A narrow reading of the order would tie the injunctive remedy much more closely to Argentina's "Lock Law." The law can be read as a formal subordination of the holdouts (as distinct from selective payment)—a breach of the pari passu covenant under a reasonably conservative reading of the clause. Because this law is unusual, this would at least limit the effect of the order on the foreign sovereign debt market. But even a narrow reading would not solve the problem raised most forcefully in the U.S. Government brief—that the injunction would give creditors a worldwide remedy beyond the scope of the Foreign Sovereign Immunities Act.

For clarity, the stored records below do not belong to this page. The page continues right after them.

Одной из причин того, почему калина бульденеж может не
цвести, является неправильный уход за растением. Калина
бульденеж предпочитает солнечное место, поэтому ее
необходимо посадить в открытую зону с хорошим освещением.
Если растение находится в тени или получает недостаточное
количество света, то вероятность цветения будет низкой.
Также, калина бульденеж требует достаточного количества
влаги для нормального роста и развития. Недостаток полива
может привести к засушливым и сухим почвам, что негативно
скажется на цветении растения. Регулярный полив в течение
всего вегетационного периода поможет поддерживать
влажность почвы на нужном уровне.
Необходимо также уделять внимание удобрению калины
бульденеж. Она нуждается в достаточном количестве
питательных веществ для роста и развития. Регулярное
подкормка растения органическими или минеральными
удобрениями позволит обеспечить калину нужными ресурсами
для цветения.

Now some might say that upholding the SDNY order, even broadly, would not be a bad thing: it would jolt a screwed-up legal regime, and might prompt sensible reform. The alternative appears to be effective impunity for sovereigns that, like Argentina, can afford to pay the nuisance tax of never-ending enforcement litigation, and bear what reputational cost it does in the markets. The argument obviously loses force with poor countries that cannot afford to stay out of the markets and live in court for a decade, and must choose between clean water and holdout creditors. Yet others might say that the persistence of Argentina and the revival of pari passu as an enforcement device show again the cost to the international system of having no sovereign bankruptcy regime.
I would not go so far. But even if the SDNY order were totally wrong (and I think it is), there is something quite dysfunctional about a market where the contracts do not map onto the background legal regime. Normal-looking clauses turn into arrant nonsense when you stick them in sovereign IOUs. This is because private debt contracts are presumptively enforceable (even if not always enforced), and can be restructured in bankruptcy. Substituting immunity for bankruptcy in the sovereign context destabilizes, and occasionally eviscerates, the meaning of the contract text.

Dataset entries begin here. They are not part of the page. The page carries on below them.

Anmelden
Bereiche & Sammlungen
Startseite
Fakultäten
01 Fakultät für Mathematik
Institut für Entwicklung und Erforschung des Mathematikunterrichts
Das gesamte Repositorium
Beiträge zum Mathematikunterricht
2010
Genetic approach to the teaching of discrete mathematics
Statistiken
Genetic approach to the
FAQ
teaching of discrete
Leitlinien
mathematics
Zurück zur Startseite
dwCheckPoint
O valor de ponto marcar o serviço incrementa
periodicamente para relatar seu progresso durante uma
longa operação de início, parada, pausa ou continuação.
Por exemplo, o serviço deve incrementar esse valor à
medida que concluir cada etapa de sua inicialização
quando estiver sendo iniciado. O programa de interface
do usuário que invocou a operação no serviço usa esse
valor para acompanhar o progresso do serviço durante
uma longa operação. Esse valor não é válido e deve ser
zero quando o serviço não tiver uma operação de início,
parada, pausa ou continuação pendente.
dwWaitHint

Pari passu is the reigning poster child for this proposition: because sovereigns cannot file for bankruptcy, there is never a moment of agreed insolvency or a waterfall of asset distribution. Instead, creditors owed on Monday might get paid, but those owed on Thursday might not. Is that subordination, or luck of the draw? The one agreed way to breach the covenant is to shout out "I subordinate"—but who does that?? (OK, maybe Argentina … I don't think the Greek "Retro-CAC" Law is comparable.)
The bigger mystery, given such apparent dysfunction, is why the brilliant lawyers who draft these contracts don't just fix the provision once and for all, so that it would make sense. Smart people have offered thoughtful explanations. I suspect the answer has something to do with the weirdness of writing a totally, utterly, certainly unenforceable debt contract. That’s just not what upstanding lawyers do—or is it?
Finally, there is a weird political/PR dynamic at play here. Argentina and Greece, represented by the same law firm and threatened by the same holdout creditors, have polar opposite PR strategies. For Argentina, they key is to hitch its case to the European caravan, to demonstrate that ruling against Argentina would bring on global financial apocalypse. Hence the reference to Greece, Portugal, Spain, and Ireland as potential victims in the Argentina brief. In contrast, the last thing Greece wants is to have the spectre of Argentina hover over its still-pending debt exchange. The holdouts want some combination of both — they want Greece to feel threatened by the potential outcome in Argentina, but not so threatened that the US and EU establishment get scared too and join the battle full force on Argentina's side.